Count the lines in the entries below that include the word "actions". Give nothing but the number.

----- THE RECORDS -----

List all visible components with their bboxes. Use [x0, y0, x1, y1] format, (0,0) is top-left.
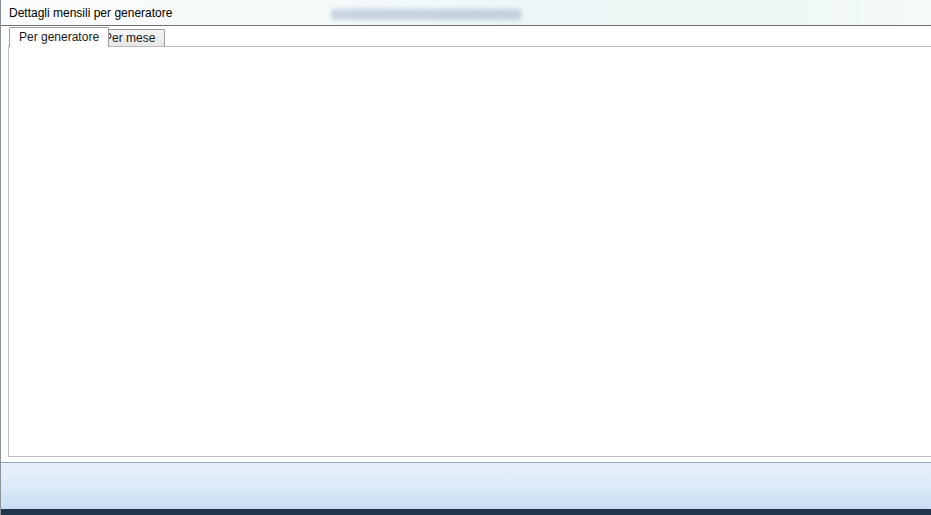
tab-per-mese-label: Per mese — [104, 31, 155, 45]
dialog-window: Dettagli mensili per generatore Per gene… — [0, 0, 931, 515]
tab-page-per-generatore — [8, 46, 931, 457]
background-window-artifact — [331, 9, 521, 20]
window-bottom-border — [1, 509, 931, 515]
tab-per-generatore[interactable]: Per generatore — [9, 27, 109, 47]
window-title: Dettagli mensili per generatore — [9, 6, 172, 20]
header-separator — [1, 25, 931, 26]
tab-per-generatore-label: Per generatore — [19, 30, 99, 44]
bottom-panel — [1, 463, 931, 509]
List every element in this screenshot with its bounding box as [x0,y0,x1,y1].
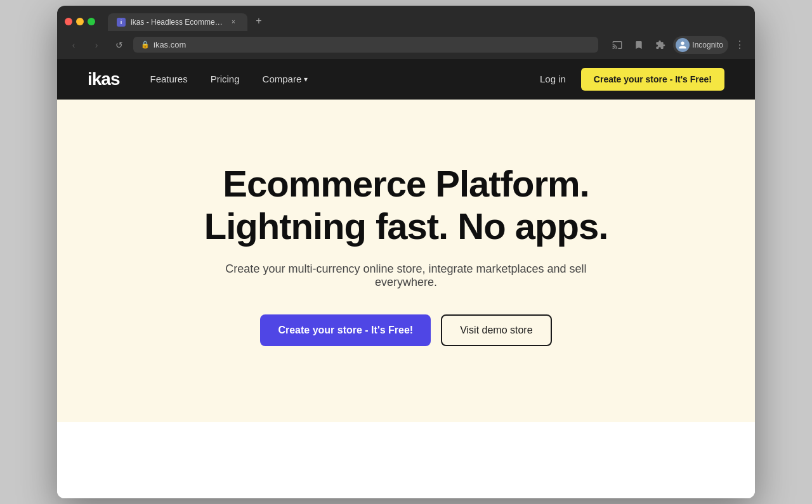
profile-button[interactable]: Incognito [673,36,728,54]
below-hero-section [57,422,755,498]
cast-icon[interactable] [608,36,626,54]
site-logo: ikas [88,69,120,89]
fullscreen-traffic-light[interactable] [88,18,95,25]
log-in-button[interactable]: Log in [540,74,566,84]
site-nav: ikas Features Pricing Compare ▾ Log in C… [57,59,755,100]
traffic-lights [65,18,95,25]
back-button[interactable]: ‹ [65,36,82,54]
hero-cta-primary[interactable]: Create your store - It's Free! [260,314,431,346]
hero-section: Ecommerce Platform. Lightning fast. No a… [57,100,755,422]
lock-icon: 🔒 [141,41,150,49]
hero-title: Ecommerce Platform. Lightning fast. No a… [204,163,608,247]
browser-window: i ikas - Headless Ecommerce pl × + ‹ › ↺… [57,6,755,498]
create-store-nav-button[interactable]: Create your store - It's Free! [581,68,724,91]
nav-link-pricing[interactable]: Pricing [211,74,240,84]
address-text: ikas.com [154,40,186,49]
website: ikas Features Pricing Compare ▾ Log in C… [57,59,755,498]
reload-button[interactable]: ↺ [110,36,128,54]
nav-link-features[interactable]: Features [150,74,188,84]
forward-button[interactable]: › [88,36,105,54]
profile-avatar [676,38,690,52]
browser-menu-button[interactable]: ⋮ [732,39,747,51]
address-bar-row: ‹ › ↺ 🔒 ikas.com [57,31,755,59]
title-bar: i ikas - Headless Ecommerce pl × + [57,6,755,31]
tab-close-button[interactable]: × [228,17,239,27]
bookmark-icon[interactable] [630,36,648,54]
hero-cta-secondary[interactable]: Visit demo store [441,314,551,346]
compare-chevron-icon: ▾ [304,75,308,84]
tab-bar: i ikas - Headless Ecommerce pl × + [108,12,747,31]
address-bar[interactable]: 🔒 ikas.com [133,37,598,53]
hero-subtitle: Create your multi-currency online store,… [216,262,596,289]
nav-actions: Log in Create your store - It's Free! [540,68,724,91]
browser-actions: Incognito ⋮ [608,36,747,54]
nav-link-compare[interactable]: Compare ▾ [263,74,308,84]
browser-chrome: i ikas - Headless Ecommerce pl × + ‹ › ↺… [57,6,755,59]
new-tab-button[interactable]: + [250,12,268,30]
minimize-traffic-light[interactable] [76,18,84,25]
nav-links: Features Pricing Compare ▾ [150,74,540,84]
close-traffic-light[interactable] [65,18,72,25]
hero-title-line2: Lightning fast. No apps. [204,205,608,247]
tab-title: ikas - Headless Ecommerce pl [131,18,223,27]
hero-buttons: Create your store - It's Free! Visit dem… [260,314,551,346]
extensions-icon[interactable] [652,36,669,54]
tab-favicon: i [117,18,126,27]
hero-title-line1: Ecommerce Platform. [223,163,589,204]
active-tab[interactable]: i ikas - Headless Ecommerce pl × [108,13,247,31]
profile-label: Incognito [692,41,723,49]
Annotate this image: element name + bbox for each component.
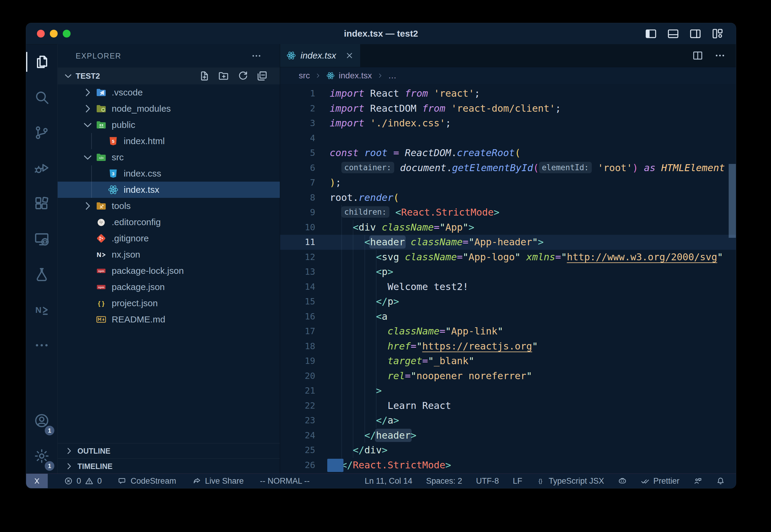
line-number: 18 [280, 339, 330, 354]
status-formatter[interactable]: Prettier [641, 476, 679, 486]
layout-sidebar-left-icon[interactable] [645, 27, 657, 40]
editor-actions [692, 44, 736, 67]
activity-source-control[interactable] [26, 115, 57, 150]
tab-index-tsx[interactable]: index.tsx [280, 44, 361, 67]
status-notifications[interactable] [716, 476, 725, 485]
code-line-16: 16 <a [280, 309, 736, 324]
status-language-mode[interactable]: {}TypeScript JSX [536, 476, 604, 486]
editor-scrollbar[interactable] [729, 164, 736, 238]
code-line-text: href="https://reactjs.org" [330, 339, 538, 354]
status-eol[interactable]: LF [513, 476, 522, 486]
layout-grid-icon[interactable] [711, 27, 724, 40]
breadcrumb-item[interactable]: index.tsx [326, 71, 372, 80]
collapse-all-icon[interactable] [256, 70, 268, 82]
tree-item-package-lock.json[interactable]: npmpackage-lock.json [58, 263, 280, 279]
code-line-text: target="_blank" [330, 354, 474, 369]
tree-item-index.css[interactable]: 3index.css [58, 165, 280, 182]
code-line-text: container: document.getElementById(eleme… [330, 161, 725, 176]
close-icon[interactable] [345, 51, 354, 60]
more-icon[interactable] [251, 50, 262, 61]
status-value: 0 [77, 476, 81, 486]
traffic-light-zoom[interactable] [63, 30, 71, 38]
tree-item-.editorconfig[interactable]: .editorconfig [58, 214, 280, 230]
workspace-section-header[interactable]: TEST2 [58, 68, 280, 84]
layout-sidebar-right-icon[interactable] [689, 27, 702, 40]
tree-item-.vscode[interactable]: .vscode [58, 84, 280, 101]
code-line-text: <header className="App-header"> [330, 235, 544, 250]
tree-item-index.tsx[interactable]: index.tsx [58, 182, 280, 198]
warning-icon [85, 476, 94, 485]
tree-item-label: .vscode [112, 87, 143, 98]
code-editor[interactable]: 1import React from 'react';2import React… [280, 84, 736, 474]
titlebar[interactable]: index.tsx — test2 [26, 23, 736, 44]
layout-panel-bottom-icon[interactable] [667, 27, 679, 40]
breadcrumb-item[interactable]: … [388, 71, 397, 80]
activity-run-debug[interactable] [26, 150, 57, 186]
breadcrumb-label: src [299, 71, 310, 80]
folder-src-icon: </> [95, 152, 107, 163]
activity-remote-explorer[interactable] [26, 221, 57, 257]
tree-item-project.json[interactable]: { }project.json [58, 295, 280, 311]
tree-item-node_modules[interactable]: JSnode_modules [58, 101, 280, 117]
tree-item-.gitignore[interactable]: .gitignore [58, 230, 280, 246]
split-editor-icon[interactable] [692, 50, 703, 61]
check-double-icon [641, 476, 650, 485]
code-line-text: const root = ReactDOM.createRoot( [330, 146, 521, 161]
activity-nx-console[interactable]: N [26, 292, 57, 328]
status-bar: 00CodeStreamLive Share-- NORMAL -- Ln 11… [26, 473, 736, 488]
status-feedback[interactable] [693, 476, 702, 485]
line-number: 19 [280, 354, 330, 369]
activity-more[interactable] [26, 328, 57, 363]
activity-accounts[interactable]: 1 [26, 403, 57, 438]
status-problems[interactable]: 00 [64, 476, 102, 486]
source-control-icon [34, 125, 50, 141]
activity-search[interactable] [26, 80, 57, 115]
activity-testing[interactable] [26, 257, 57, 292]
new-file-icon[interactable] [199, 70, 210, 82]
traffic-light-close[interactable] [37, 30, 45, 38]
tree-item-tools[interactable]: tools [58, 198, 280, 214]
status-vim-mode[interactable]: -- NORMAL -- [260, 476, 310, 486]
tree-item-label: tools [112, 201, 131, 211]
activity-files[interactable] [26, 44, 57, 80]
code-line-21: 21 > [280, 383, 736, 398]
more-icon[interactable] [714, 50, 726, 61]
svg-text:N: N [97, 251, 101, 258]
refresh-icon[interactable] [237, 70, 249, 82]
new-folder-icon[interactable] [218, 70, 229, 82]
activity-settings[interactable]: 1 [26, 438, 57, 474]
status-codestream[interactable]: CodeStream [118, 476, 176, 486]
code-line-26: 26 </React.StrictMode> [280, 458, 736, 473]
status-encoding[interactable]: UTF-8 [476, 476, 499, 486]
status-indentation[interactable]: Spaces: 2 [426, 476, 462, 486]
breadcrumb-item[interactable]: src [299, 71, 310, 80]
tree-item-nx.json[interactable]: Nnx.json [58, 246, 280, 263]
code-line-text: <div className="App"> [330, 220, 474, 235]
folder-public-icon [95, 119, 107, 131]
tree-item-index.html[interactable]: 5index.html [58, 133, 280, 149]
npm-icon: npm [95, 281, 107, 293]
search-icon [34, 89, 50, 105]
status-cursor-position[interactable]: Ln 11, Col 14 [365, 476, 413, 486]
tree-item-package.json[interactable]: npmpackage.json [58, 279, 280, 295]
status-copilot[interactable] [618, 476, 627, 485]
code-line-12: 12 <svg className="App-logo" xmlns="http… [280, 250, 736, 265]
status-live-share[interactable]: Live Share [192, 476, 244, 486]
code-line-text: <a [330, 309, 388, 324]
activity-extensions[interactable] [26, 186, 57, 221]
sidebar-section-timeline[interactable]: TIMELINE [58, 458, 280, 474]
status-label: LF [513, 476, 522, 486]
line-number: 12 [280, 250, 330, 265]
code-line-3: 3import './index.css'; [280, 116, 736, 131]
tree-item-public[interactable]: public [58, 117, 280, 133]
tree-item-README.md[interactable]: README.md [58, 311, 280, 328]
code-line-6: 6 container: document.getElementById(ele… [280, 161, 736, 176]
traffic-light-minimize[interactable] [50, 30, 58, 38]
tab-label: index.tsx [301, 50, 336, 61]
code-line-13: 13 <p> [280, 264, 736, 280]
sidebar-section-outline[interactable]: OUTLINE [58, 443, 280, 458]
status-remote-indicator[interactable] [26, 474, 48, 488]
tree-item-src[interactable]: </>src [58, 149, 280, 165]
line-number: 17 [280, 324, 330, 339]
sidebar-explorer: EXPLORER TEST2 .vscodeJSnode_modulespubl… [58, 44, 280, 474]
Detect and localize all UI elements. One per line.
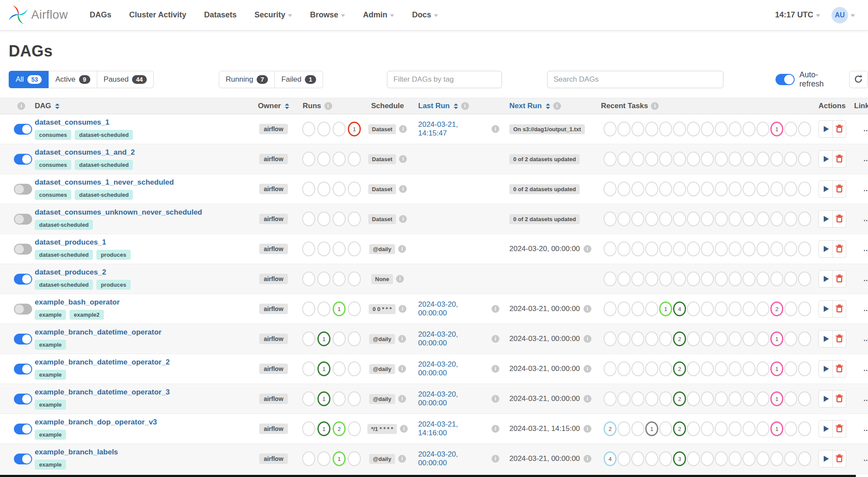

-----

== RESULT ==
3